Stored dataset items
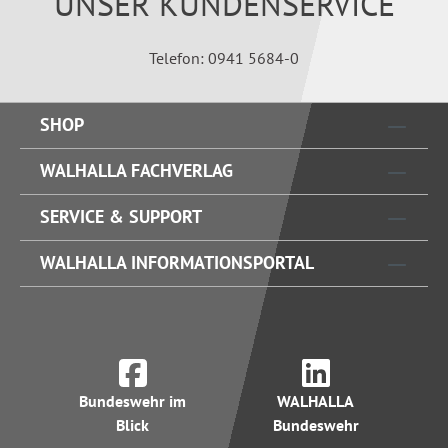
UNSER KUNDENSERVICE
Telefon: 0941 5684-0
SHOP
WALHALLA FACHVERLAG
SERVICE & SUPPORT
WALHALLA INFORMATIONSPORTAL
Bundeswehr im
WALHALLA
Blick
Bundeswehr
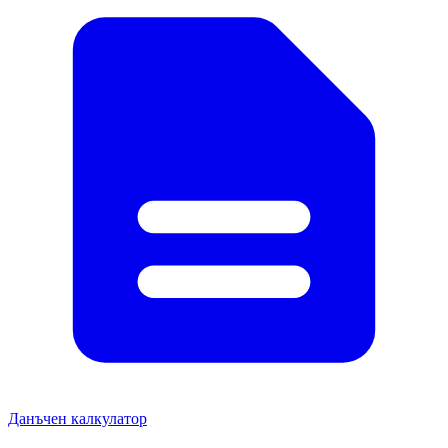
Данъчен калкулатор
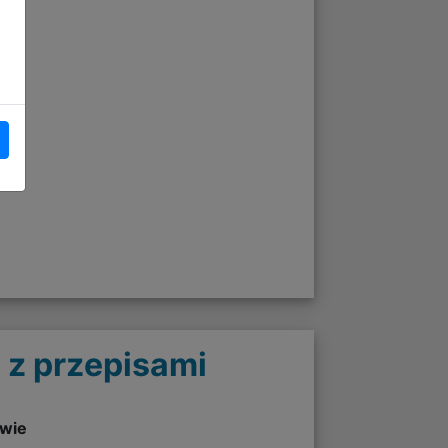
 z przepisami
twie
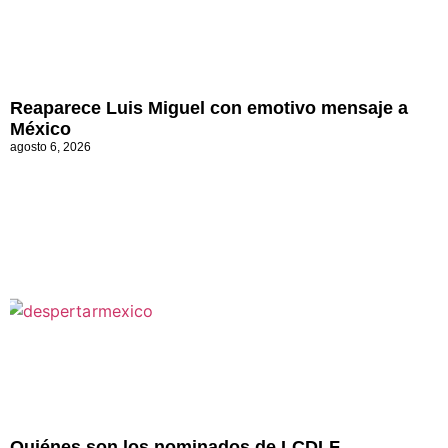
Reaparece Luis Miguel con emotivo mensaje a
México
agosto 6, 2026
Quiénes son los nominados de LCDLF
==
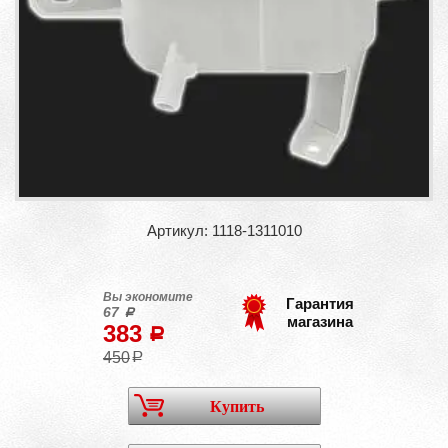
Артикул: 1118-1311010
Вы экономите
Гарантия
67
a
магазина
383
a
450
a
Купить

| ACTIVITY |
In the records above, collect each line with "WALHALLA".

| PROBLEM SOLUTION |
WALHALLA FACHVERLAG
WALHALLA INFORMATIONSPORTAL
WALHALLA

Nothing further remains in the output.